How Open Cloud could have saved Sidekick users’ skins

The cloud computing scandal of the week is looking like being the catastrophic loss of millions of Sidekick users’ data. This is an unfortunate and completely avoidable event that Microsoft’s Danger subsidiary and T-Mobile (along with the rest of the cloud computing community) will surely very soon come to regret.

There’s plenty of theories as to what went wrong – the most credible being that a SAN upgrade was botched, possibly by a large outsourcing contractor, and that no backups were taken despite space being available (though presumably not on the same SAN!). Note that while most cloud services exceed the capacity/cost ceiling of SANs and therefore employ cheaper horizontal scaling options (like the Google File System) this is, or should I say was, a relatively small amount of data. As such there is no excuse whatsoever for not having reliable, off-line backups – particularly given Danger is owned by Microsoft (previously considered one of the “big 4” cloud companies even by myself). It was a paid-for service too (~$20/month or $240/year?) which makes even the most expensive cloud offerings like Apple’s MobileMe look like a bargain (though if it’s any consolation the fact that the service was paid for rather than free may well come back to bite them by way of the inevitable class action lawsuits).

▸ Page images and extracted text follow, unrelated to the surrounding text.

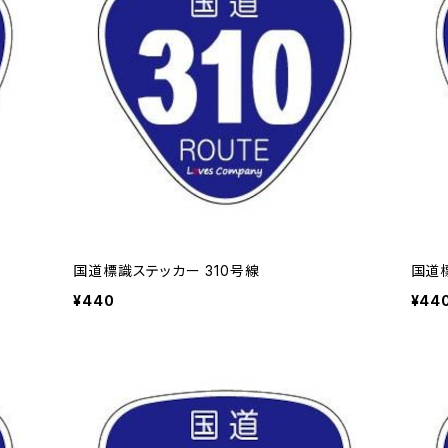
国道標識ステッカー 310号線
国道標
¥440
¥44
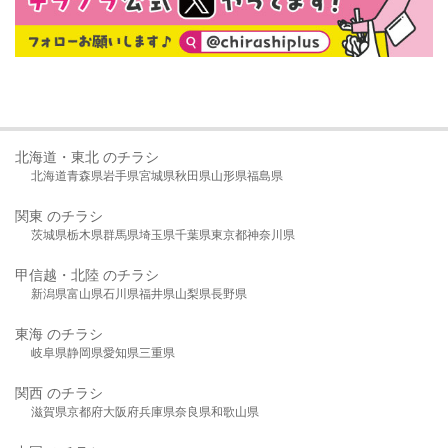
北海道・東北 のチラシ
北海道
青森県
岩手県
宮城県
秋田県
山形県
福島県
関東 のチラシ
茨城県
栃木県
群馬県
埼玉県
千葉県
東京都
神奈川県
甲信越・北陸 のチラシ
新潟県
富山県
石川県
福井県
山梨県
長野県
東海 のチラシ
岐阜県
静岡県
愛知県
三重県
関西 のチラシ
滋賀県
京都府
大阪府
兵庫県
奈良県
和歌山県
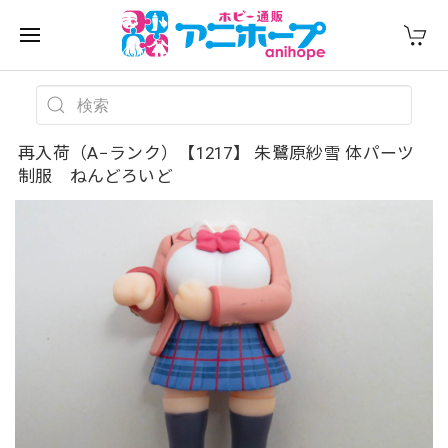
再入荷（A−ランク）【1217】 朱鷺原紗雪 体パーツ
制服 ねんどろいど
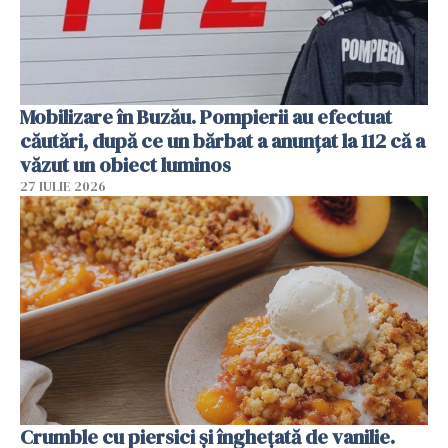
Mobilizare în Buzău. Pompierii au efectuat
căutări, după ce un bărbat a anunțat la 112 că a
văzut un obiect luminos
27 IULIE 2026
Crumble cu piersici și înghețată de vanilie.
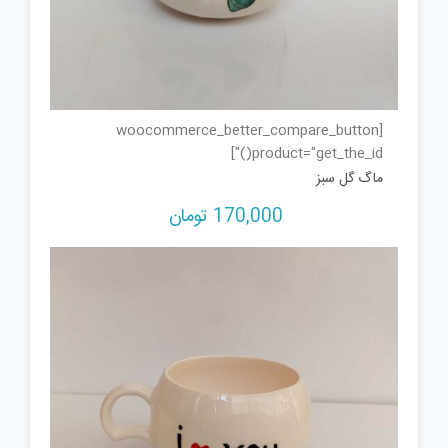
[woocommerce_better_compare_button
product="get_the_id()"]
ماگ گل سبز
170,000
تومان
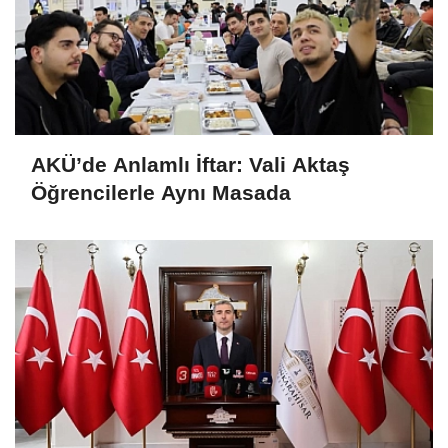
AKÜ’de Anlamlı İftar: Vali Aktaş
Öğrencilerle Aynı Masada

“Real” cloud storage systems transparently ensure that multiple copies of data are automatically maintained on different nodes, at least one of which is ideally geographically independent. That is to say, the fact I see the term “SAN” appearing in the conversation suggests that this was a legacy architecture far more likely to fail. This is in the same way that today’s aircraft are far safer than yesterday’s and today’s electricity grids far more reliable than earlier ones (Sidekick apparently predates Android & iPhone by some years after all). It’s hard to say with any real authority what is and what is not cloud computing though, beyond saying that “I know it when I see it, and this ain’t it”.

Whatever the root cause the result is the same – users who were given no choice but to store their contacts, calendars and other essential day-to-day data on Microsoft’s servers look like having irretrievably lost it. Friends, family, acquaintances and loved ones – even (especially?) the boy/girl you met at the bar last night – may be gone for good. People will miss appointments, lose business deals and in the most extreme cases could face extreme hardship as a result (for example, I’m guessing parole officers don’t take kindly to missed appointments with no contact!). The cost of this failure will (at least initially) be borne by the users, and yet there was nothing they could have done to prevent it short of choosing another service or manually transcribing their details.

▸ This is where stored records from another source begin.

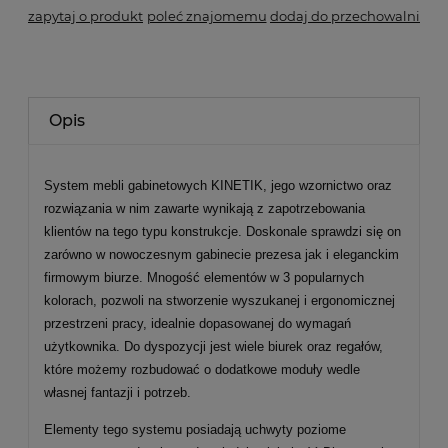
zapytaj o produkt
poleć znajomemu
dodaj do przechowalni
Opis
System mebli gabinetowych KINETIK, jego wzornictwo oraz
rozwiązania w nim zawarte wynikają z zapotrzebowania
klientów na tego typu konstrukcje. Doskonale sprawdzi się on
zarówno w nowoczesnym gabinecie prezesa jak i eleganckim
firmowym biurze. Mnogość elementów w 3 popularnych
kolorach, pozwoli na stworzenie wyszukanej i ergonomicznej
przestrzeni pracy, idealnie dopasowanej do wymagań
użytkownika. Do dyspozycji jest wiele biurek oraz regałów,
które możemy rozbudować o dodatkowe moduły wedle
własnej fantazji i potrzeb.
Elementy tego systemu posiadają uchwyty poziome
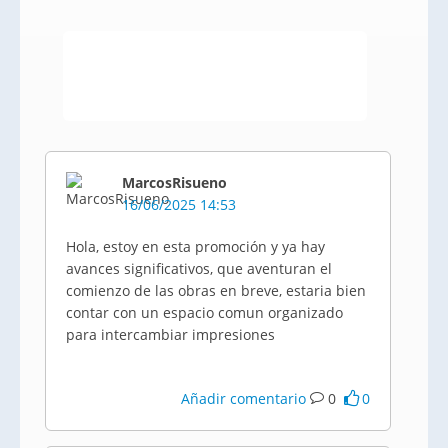
MarcosRisueno
16/06/2025 14:53
Hola, estoy en esta promoción y ya hay
avances significativos, que aventuran el
comienzo de las obras en breve, estaria bien
contar con un espacio comun organizado
para intercambiar impresiones
Añadir comentario
0
0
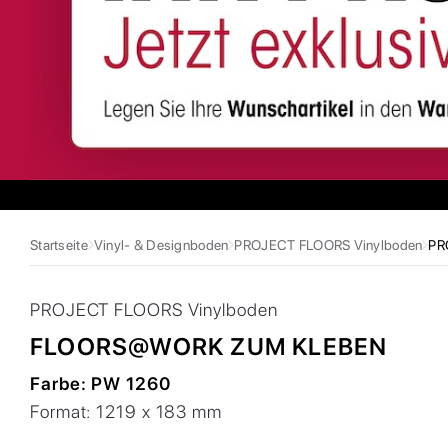
Startseite
Vinyl- & Designboden
PROJECT FLOORS Vinylboden
PR
PROJECT FLOORS
Vinylboden
FLOORS@WORK ZUM KLEBEN
Farbe:
PW 1260
Format:
1219 x 183 mm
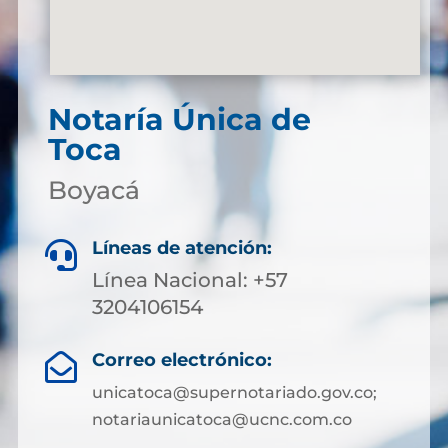
Notaría Única de
Toca
Boyacá
Líneas de atención:

Línea Nacional: +57
3204106154
Correo electrónico:

unicatoca@supernotariado.gov.co;
notariaunicatoca@ucnc.com.co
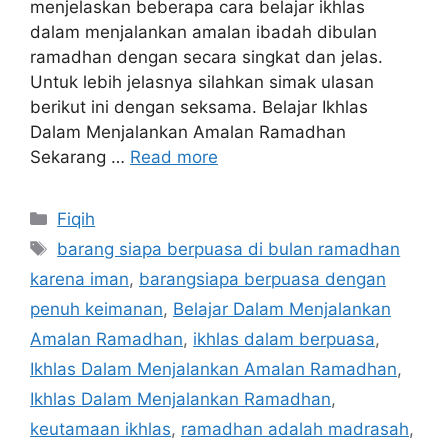
menjelaskan beberapa cara belajar ikhlas
dalam menjalankan amalan ibadah dibulan
ramadhan dengan secara singkat dan jelas.
Untuk lebih jelasnya silahkan simak ulasan
berikut ini dengan seksama. Belajar Ikhlas
Dalam Menjalankan Amalan Ramadhan
Sekarang …
Read more
Categories
Fiqih
Tags
barang siapa berpuasa di bulan ramadhan
karena iman
,
barangsiapa berpuasa dengan
penuh keimanan
,
Belajar Dalam Menjalankan
Amalan Ramadhan
,
ikhlas dalam berpuasa
,
Ikhlas Dalam Menjalankan Amalan Ramadhan
,
Ikhlas Dalam Menjalankan Ramadhan
,
keutamaan ikhlas
,
ramadhan adalah madrasah
,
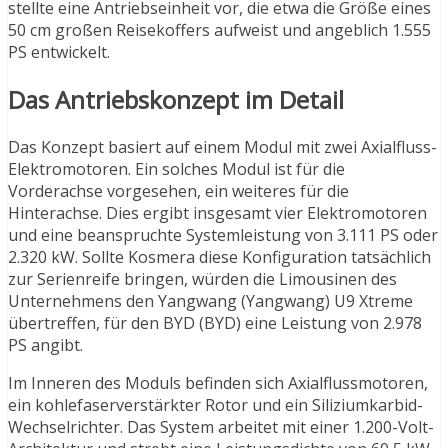
stellte eine Antriebseinheit vor, die etwa die Größe eines
50 cm großen Reisekoffers aufweist und angeblich 1.555
PS entwickelt.
Das Antriebskonzept im Detail
Das Konzept basiert auf einem Modul mit zwei Axialfluss-
Elektromotoren. Ein solches Modul ist für die
Vorderachse vorgesehen, ein weiteres für die
Hinterachse. Dies ergibt insgesamt vier Elektromotoren
und eine beanspruchte Systemleistung von 3.111 PS oder
2.320 kW. Sollte Kosmera diese Konfiguration tatsächlich
zur Serienreife bringen, würden die Limousinen des
Unternehmens den Yangwang (Yangwang) U9 Xtreme
übertreffen, für den BYD (BYD) eine Leistung von 2.978
PS angibt.
Im Inneren des Moduls befinden sich Axialflussmotoren,
ein kohlefaserverstärkter Rotor und ein Siliziumkarbid-
Wechselrichter. Das System arbeitet mit einer 1.200-Volt-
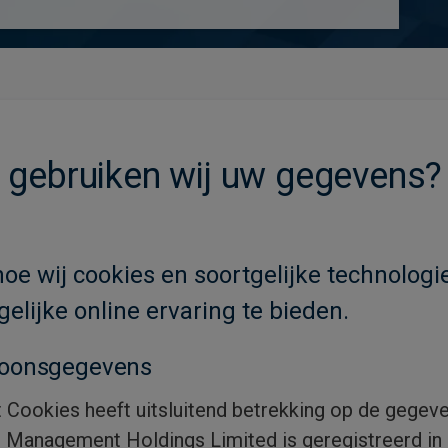
 gebruiken wij uw gegevens?
hoe wij cookies en soortgelijke technolog
lijke online ervaring te bieden.
rsoonsgegevens
Cookies heeft uitsluitend betrekking op de gegeve
t Management Holdings Limited is geregistreerd i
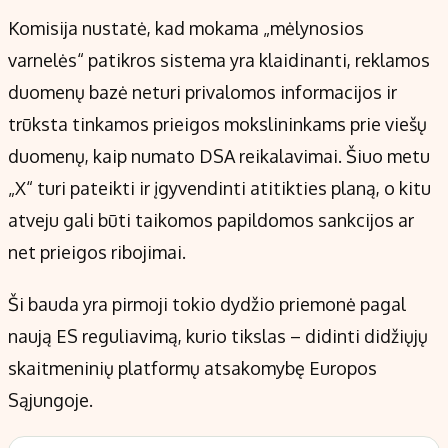
Komisija nustatė, kad mokama „mėlynosios
varnelės“ patikros sistema yra klaidinanti, reklamos
duomenų bazė neturi privalomos informacijos ir
trūksta tinkamos prieigos mokslininkams prie viešų
duomenų, kaip numato DSA reikalavimai. Šiuo metu
„X“ turi pateikti ir įgyvendinti atitikties planą, o kitu
atveju gali būti taikomos papildomos sankcijos ar
net prieigos ribojimai.
Ši bauda yra pirmoji tokio dydžio priemonė pagal
naują ES reguliavimą, kurio tikslas – didinti didžiųjų
skaitmeninių platformų atsakomybę Europos
Sąjungoje.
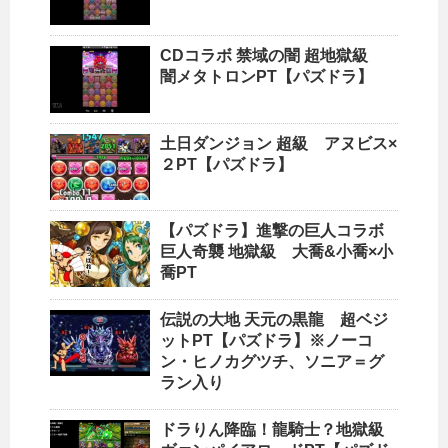
CDコラボ 禁域の闇 超地獄級
闇メタトロンPT【パズドラ】
土日ダンジョン 超級 アヌビス×
２PT【パズドラ】
【パズドラ】進撃の巨人コラボ
巨人奇襲 地獄級 大喬&小喬×小
喬PT
伝説の大地 天元の黒龍 超ベジ
ットPT【パズドラ】※ノーコ
ン・ヒノカグツチ、ソニア＝グ
ラン入り
ドラりん降臨！龍騎士？地獄級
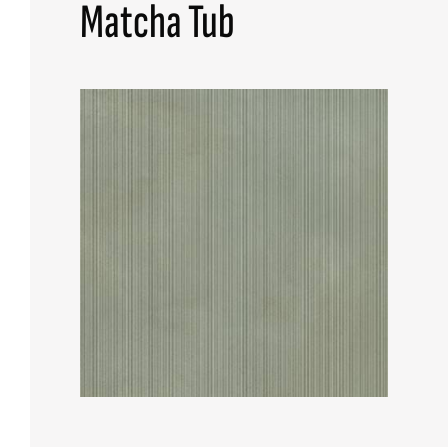
Matcha Tub
ALL COLLECTIONS
ADVANCED SEARCH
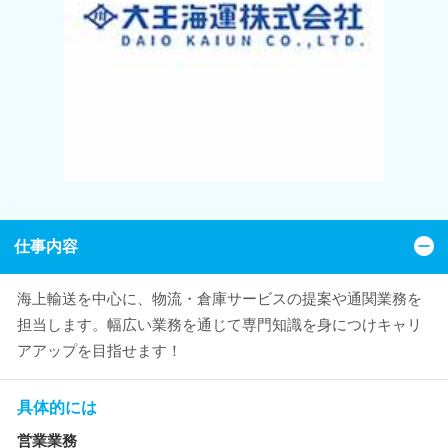
仕事内容
海上輸送を中心に、物流・倉庫サービスの提案や通関業務を
担当します。幅広い業務を通じて専門知識を身につけキャリ
アアップを目指せます！
具体的には
営業業務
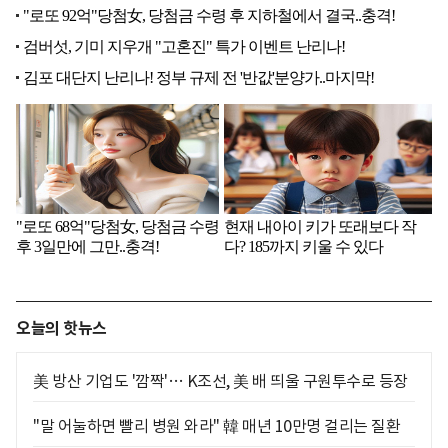
오늘의 핫뉴스
美 방산 기업도 '깜짝'… K조선, 美 배 띄울 구원투수로 등장
"말 어눌하면 빨리 병원 와라" 韓 매년 10만명 걸리는 질환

The last hope for them is that Microsoft can somehow reverse the caching process in order to remotely retrieve copies from the devices (which are effectively dumb terminals) before they lose power; good luck with that. While synchronisation is hard to get right, having a single cloud-based “master” and a local cache on the device (as opposed to a full, first-class citizen copy) is a poor design decision. I have an iPhone (actually I have a 1G, 3G, 3GS and an iPod Touch) and they’re all synchronised together via two MacBooks and in turn to both a Time Machine backup and Mozy online backup. As if that’s not enough all my contacts are in sync with Google Apps’ Gmail over the air too so I can take your number and pretty much immediately drop it in a beer without concern for data loss. Even this proprietary system protects me from such failures.

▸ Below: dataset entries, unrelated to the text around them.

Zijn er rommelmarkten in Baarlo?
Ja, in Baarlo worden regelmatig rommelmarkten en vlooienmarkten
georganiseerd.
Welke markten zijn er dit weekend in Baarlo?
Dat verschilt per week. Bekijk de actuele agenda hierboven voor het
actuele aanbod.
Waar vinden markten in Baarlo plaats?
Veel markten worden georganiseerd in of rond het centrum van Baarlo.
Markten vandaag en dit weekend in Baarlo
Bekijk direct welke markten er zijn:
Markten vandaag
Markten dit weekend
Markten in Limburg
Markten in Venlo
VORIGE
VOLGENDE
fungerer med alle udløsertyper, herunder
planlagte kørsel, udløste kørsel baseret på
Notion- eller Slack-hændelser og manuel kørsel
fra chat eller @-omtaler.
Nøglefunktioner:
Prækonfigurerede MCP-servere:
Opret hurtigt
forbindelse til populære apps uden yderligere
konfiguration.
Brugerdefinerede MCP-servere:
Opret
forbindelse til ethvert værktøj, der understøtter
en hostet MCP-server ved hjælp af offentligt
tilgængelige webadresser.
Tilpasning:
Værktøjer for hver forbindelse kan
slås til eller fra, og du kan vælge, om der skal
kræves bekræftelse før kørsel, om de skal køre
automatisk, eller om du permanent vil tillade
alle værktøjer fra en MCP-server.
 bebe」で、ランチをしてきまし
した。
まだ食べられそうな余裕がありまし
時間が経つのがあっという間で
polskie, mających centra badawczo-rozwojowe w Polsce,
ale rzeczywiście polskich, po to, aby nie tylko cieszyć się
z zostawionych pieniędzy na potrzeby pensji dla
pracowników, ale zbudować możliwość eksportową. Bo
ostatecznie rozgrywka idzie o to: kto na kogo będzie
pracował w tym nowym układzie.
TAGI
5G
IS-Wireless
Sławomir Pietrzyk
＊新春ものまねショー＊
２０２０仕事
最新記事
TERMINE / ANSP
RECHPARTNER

The moral of the story is that externalised risk is a real problem for cloud computing. Most providers [try to] avoid responsibility by way of terms of service that strip away users’ rights but it’s a difficult problem to solve though because enforcing liability for anything but gross negligence can exclude smaller players from the market. That is why users absolutely must have control over their data and be encouraged if not forced to take responsibility for it.

Open Cloud simply requires open formats and open APIs – that is to say, users must have access to their data in a transparent format. Even if it doesn’t make sense to maintain a local copy on the users’ computer, there’s nothing stopping providers from pushing it to a third party storage service like Amazon S3. In fact it makes a lot of sense for applications to be separated from storage entirely. We don’t expect our operating system to provide all the functionality we’ll ever need (or indeed, any of it) so we install third party applications which use the operating system to store data. What’s to stop us doing the same in the cloud, for example having Google Apps and Zoho both saving back to a common Amazon S3 store which is in turn replicated locally or to another cloud-based service like Rackspace Cloud Files?

In any case perhaps it’s time for us to dust off and revisit the Cloud Computing Bill of Rights?